Rear Adm. Paul Schlise, director of the Surface Warfare Division (OPNAV N96), said his first priority is delivering the Flight III DDG-51 ships on time, but his second highest priority is budgeting for two new large surface combatants per year.
“My next priority is related to the first and that is to budget for and build two large surface combatants a year, at a minimum. Two ships a year with a 35 to 40-year service life results in an objective force of 70 to 80 large surface combatants in our Navy,” Schlise said during an American Society of Naval Engineers (ASNE) symposium on Feb. 2.

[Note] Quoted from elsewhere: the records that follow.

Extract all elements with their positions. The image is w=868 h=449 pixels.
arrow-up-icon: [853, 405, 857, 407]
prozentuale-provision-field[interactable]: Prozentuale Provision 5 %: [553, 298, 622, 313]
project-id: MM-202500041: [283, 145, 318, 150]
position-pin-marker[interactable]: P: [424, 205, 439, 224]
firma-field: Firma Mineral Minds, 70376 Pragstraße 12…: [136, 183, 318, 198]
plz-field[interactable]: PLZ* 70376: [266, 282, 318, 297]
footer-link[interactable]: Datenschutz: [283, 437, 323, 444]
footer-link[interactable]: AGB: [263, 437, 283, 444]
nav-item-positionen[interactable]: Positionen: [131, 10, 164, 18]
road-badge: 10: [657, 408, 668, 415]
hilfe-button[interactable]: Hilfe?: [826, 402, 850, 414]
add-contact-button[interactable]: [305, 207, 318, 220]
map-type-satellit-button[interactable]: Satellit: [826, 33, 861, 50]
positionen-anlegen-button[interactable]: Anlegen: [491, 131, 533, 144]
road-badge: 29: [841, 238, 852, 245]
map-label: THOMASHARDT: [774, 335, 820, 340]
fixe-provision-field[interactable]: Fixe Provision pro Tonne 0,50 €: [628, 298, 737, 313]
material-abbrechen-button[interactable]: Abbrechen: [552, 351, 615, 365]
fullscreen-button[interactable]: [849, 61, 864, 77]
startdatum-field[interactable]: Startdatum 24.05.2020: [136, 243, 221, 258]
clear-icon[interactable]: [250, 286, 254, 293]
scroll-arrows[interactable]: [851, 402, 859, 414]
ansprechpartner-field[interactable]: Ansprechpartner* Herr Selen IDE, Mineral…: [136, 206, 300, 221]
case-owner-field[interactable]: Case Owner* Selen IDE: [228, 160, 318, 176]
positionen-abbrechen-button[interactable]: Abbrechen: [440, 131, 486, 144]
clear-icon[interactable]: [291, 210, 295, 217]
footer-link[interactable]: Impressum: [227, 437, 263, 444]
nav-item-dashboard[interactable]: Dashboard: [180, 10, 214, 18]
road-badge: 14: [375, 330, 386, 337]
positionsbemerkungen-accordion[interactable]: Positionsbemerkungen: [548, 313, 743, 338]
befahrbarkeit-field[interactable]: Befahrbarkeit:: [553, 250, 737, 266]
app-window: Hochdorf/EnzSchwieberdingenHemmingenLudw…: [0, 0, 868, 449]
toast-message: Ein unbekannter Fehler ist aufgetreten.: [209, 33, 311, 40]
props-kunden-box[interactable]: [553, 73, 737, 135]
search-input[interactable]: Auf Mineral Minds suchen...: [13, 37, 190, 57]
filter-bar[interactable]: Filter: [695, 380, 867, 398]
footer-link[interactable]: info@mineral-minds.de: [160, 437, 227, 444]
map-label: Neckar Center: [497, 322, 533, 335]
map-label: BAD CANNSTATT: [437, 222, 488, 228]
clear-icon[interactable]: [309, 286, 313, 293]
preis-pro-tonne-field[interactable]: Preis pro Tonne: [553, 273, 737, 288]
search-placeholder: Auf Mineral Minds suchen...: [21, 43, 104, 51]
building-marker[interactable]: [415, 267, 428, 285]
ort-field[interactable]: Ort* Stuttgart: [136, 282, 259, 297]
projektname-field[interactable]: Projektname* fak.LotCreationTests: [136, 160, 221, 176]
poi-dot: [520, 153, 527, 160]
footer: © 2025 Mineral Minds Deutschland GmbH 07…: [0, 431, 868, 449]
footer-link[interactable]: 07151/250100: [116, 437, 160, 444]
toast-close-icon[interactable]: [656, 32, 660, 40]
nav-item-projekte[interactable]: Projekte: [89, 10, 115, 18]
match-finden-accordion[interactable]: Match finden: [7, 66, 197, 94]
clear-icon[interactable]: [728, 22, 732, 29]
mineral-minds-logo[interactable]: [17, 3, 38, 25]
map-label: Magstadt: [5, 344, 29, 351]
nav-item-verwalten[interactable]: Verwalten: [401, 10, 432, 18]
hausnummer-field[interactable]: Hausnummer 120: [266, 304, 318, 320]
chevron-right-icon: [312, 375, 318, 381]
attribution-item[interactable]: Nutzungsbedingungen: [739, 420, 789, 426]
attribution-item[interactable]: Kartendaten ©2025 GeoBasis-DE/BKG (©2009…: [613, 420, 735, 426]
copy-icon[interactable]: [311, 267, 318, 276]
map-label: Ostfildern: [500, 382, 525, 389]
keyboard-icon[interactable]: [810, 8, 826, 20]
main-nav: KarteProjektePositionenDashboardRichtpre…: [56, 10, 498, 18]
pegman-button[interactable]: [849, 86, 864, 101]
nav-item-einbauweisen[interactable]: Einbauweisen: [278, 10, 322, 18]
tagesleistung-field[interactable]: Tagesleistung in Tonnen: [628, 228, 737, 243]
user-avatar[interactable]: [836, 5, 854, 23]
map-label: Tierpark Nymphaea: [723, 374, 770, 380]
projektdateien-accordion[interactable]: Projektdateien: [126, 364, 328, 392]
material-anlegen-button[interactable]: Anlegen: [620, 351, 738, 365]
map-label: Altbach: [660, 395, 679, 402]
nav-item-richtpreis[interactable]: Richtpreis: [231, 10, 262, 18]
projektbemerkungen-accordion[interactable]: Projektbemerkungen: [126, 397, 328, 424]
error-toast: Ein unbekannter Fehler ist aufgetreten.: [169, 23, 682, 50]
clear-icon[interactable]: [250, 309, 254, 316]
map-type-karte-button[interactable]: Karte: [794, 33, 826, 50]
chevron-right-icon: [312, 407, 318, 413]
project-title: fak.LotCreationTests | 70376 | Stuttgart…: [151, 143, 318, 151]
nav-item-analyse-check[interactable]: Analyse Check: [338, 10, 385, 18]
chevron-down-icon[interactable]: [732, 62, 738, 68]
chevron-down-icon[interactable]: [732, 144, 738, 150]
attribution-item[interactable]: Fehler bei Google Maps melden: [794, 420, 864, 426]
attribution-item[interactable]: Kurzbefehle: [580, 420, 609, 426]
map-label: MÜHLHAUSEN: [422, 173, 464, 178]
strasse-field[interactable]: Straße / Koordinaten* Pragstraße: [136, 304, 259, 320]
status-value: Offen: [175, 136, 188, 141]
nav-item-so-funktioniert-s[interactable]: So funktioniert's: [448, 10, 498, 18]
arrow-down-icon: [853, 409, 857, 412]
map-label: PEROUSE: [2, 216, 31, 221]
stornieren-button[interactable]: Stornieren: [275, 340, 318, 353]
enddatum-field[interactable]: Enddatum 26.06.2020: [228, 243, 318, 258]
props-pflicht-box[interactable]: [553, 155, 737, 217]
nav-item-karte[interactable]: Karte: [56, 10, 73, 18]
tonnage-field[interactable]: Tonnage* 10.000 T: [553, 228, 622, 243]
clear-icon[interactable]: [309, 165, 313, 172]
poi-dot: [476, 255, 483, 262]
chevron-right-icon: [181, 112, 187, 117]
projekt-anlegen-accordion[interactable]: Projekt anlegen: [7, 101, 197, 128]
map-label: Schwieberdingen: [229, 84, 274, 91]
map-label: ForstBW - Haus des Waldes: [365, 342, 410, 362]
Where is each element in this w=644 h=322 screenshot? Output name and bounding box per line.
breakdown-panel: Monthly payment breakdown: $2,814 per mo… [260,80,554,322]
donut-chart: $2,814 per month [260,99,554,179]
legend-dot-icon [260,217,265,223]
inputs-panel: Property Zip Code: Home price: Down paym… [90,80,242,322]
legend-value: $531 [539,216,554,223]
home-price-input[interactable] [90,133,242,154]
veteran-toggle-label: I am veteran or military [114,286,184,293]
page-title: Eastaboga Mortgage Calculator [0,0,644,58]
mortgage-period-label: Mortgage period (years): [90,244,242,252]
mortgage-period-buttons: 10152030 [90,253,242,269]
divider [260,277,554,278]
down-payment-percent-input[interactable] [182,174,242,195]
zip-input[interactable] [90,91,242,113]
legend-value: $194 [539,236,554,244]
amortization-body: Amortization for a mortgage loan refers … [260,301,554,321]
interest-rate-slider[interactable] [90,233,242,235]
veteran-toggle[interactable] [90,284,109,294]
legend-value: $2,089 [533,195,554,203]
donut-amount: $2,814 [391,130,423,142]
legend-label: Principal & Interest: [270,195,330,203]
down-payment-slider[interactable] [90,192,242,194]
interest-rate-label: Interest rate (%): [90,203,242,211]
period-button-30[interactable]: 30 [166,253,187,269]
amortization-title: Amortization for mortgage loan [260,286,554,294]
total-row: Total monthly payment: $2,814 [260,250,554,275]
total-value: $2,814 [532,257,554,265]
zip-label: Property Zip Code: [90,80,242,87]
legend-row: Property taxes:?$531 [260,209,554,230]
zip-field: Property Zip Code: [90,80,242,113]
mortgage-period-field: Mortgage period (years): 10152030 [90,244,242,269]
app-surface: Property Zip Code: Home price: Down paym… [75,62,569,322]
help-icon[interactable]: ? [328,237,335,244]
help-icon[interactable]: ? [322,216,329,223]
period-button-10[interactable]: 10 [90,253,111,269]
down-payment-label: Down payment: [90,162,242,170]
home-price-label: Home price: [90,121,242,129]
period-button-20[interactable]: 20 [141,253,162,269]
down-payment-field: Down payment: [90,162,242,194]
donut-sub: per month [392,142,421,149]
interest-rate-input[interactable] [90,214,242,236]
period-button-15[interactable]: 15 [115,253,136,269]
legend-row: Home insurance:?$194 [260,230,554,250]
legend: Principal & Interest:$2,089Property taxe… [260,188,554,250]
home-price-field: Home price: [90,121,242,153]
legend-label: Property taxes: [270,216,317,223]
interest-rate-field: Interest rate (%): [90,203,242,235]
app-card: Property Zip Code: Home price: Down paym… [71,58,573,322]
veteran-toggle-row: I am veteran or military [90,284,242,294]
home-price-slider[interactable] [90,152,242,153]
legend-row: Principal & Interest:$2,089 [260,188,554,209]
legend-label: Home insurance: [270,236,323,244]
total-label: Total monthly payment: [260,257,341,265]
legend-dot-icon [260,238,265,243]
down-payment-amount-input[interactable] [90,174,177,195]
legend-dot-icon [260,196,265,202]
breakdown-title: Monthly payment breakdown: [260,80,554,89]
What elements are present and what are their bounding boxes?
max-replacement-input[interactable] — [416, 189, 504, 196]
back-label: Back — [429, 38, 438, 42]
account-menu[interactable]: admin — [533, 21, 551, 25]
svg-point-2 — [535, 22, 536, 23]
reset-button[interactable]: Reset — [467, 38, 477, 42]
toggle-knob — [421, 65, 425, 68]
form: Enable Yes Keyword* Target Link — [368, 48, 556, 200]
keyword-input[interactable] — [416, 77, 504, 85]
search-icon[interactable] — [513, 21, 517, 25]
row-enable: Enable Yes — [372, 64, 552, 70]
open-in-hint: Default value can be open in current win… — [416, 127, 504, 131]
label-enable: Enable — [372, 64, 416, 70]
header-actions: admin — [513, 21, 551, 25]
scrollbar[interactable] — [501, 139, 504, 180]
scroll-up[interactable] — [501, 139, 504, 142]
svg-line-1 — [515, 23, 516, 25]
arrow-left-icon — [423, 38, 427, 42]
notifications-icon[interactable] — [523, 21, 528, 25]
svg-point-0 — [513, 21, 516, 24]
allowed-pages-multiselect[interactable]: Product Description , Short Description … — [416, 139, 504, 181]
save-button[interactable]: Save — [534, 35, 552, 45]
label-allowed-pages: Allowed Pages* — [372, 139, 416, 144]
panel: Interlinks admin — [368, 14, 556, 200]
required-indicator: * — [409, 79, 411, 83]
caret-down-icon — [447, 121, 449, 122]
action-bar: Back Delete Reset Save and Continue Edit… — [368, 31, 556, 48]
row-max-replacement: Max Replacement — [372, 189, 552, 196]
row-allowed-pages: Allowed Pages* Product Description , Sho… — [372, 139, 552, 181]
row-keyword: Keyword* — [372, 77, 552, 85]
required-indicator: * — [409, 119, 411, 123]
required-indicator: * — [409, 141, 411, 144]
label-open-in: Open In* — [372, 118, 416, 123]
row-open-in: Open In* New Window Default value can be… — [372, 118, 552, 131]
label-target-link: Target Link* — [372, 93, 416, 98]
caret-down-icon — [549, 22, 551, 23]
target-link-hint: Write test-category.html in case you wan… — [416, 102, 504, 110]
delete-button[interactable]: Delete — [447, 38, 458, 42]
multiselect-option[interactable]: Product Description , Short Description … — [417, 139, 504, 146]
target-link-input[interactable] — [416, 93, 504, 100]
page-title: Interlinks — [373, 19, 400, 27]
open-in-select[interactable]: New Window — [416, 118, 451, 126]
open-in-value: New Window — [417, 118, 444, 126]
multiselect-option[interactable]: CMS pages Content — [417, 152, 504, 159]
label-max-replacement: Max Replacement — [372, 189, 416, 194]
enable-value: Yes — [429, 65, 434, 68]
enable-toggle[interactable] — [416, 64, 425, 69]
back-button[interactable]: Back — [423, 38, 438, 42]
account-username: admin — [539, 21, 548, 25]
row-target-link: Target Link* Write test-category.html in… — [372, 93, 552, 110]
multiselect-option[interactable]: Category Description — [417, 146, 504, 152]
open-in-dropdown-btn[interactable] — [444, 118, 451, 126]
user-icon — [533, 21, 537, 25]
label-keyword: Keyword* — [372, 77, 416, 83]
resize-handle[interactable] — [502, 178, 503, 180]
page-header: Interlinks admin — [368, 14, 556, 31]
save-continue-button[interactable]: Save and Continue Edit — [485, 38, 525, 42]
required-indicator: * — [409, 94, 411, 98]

“As N96 I will continue to make the case for our surface shipbuilding priorities to include two large surface combatants a year and we need to transition from Flight IIIs to DDG(X),” he added.
Schlise underscored that “two ships a year provides the Navy with the multi-domain dominance it needs to support the security and prosperity of the United States and it ensures the health of our large shipbuilding industrial base, something that I cannot stress enough. Strategic competition requires industrial might and we must take steps to ensure this capability is sustained.”
Schlise said the DDG-51 Flight III destroyers are very capable and “will pack considerable combat punch, but they are a bridge to the future, they are not the future itself.”
He reiterated the common Navy points in explaining the need to move from Flight III DDG-51s to DDG(X) in that the former fits as much capability as possible within the Arleigh Burke-class hull form and there is no remaining margin for growth.
“Remember, this hull was designed in the ‘80s. With DDG(X) we’re designing in margins, space weight power and cooling, or SWAP-C, to accommodate future capabilities. Capabilities that are under development today and which will be proven through intense, land-based testing and on other platforms already in service.”
Schlise said if the Navy waited for every capability to fully mature before moving on to DDG(X), “we might not be bending metal on DDG(X) for decades and we’d be marking time while our adversaries moved forward.”
He argued DDG(X) is the culmination of Navy lessons learned from past programs and that rather than tying the success of the next large surface combatant to developmental technology, “we’re using known, mature technologies on a flexible platform that can be upgraded for decades to come, as the technology of tomorrow becomes more proven and mature.”
Schlise argued DDG(X) will be “an evolutionary ship, not revolutionary.”
Last month, the Navy revealed the draft capabilities it is drawing up for the DDG(X) to eventually accommodate over time. This includes potentially adding directed energy laser weapons, hypersonic missiles and a more powerful radar to the ship in future upgrades (Defense Daily, Jan. 13).
He also said his third priority is delivering the Constellation-class frigates on time with plans to grow the class to build “at least two ships a year, hopefully more.”
Schlise said he is convinced the new frigates will “punch well above their weight class.”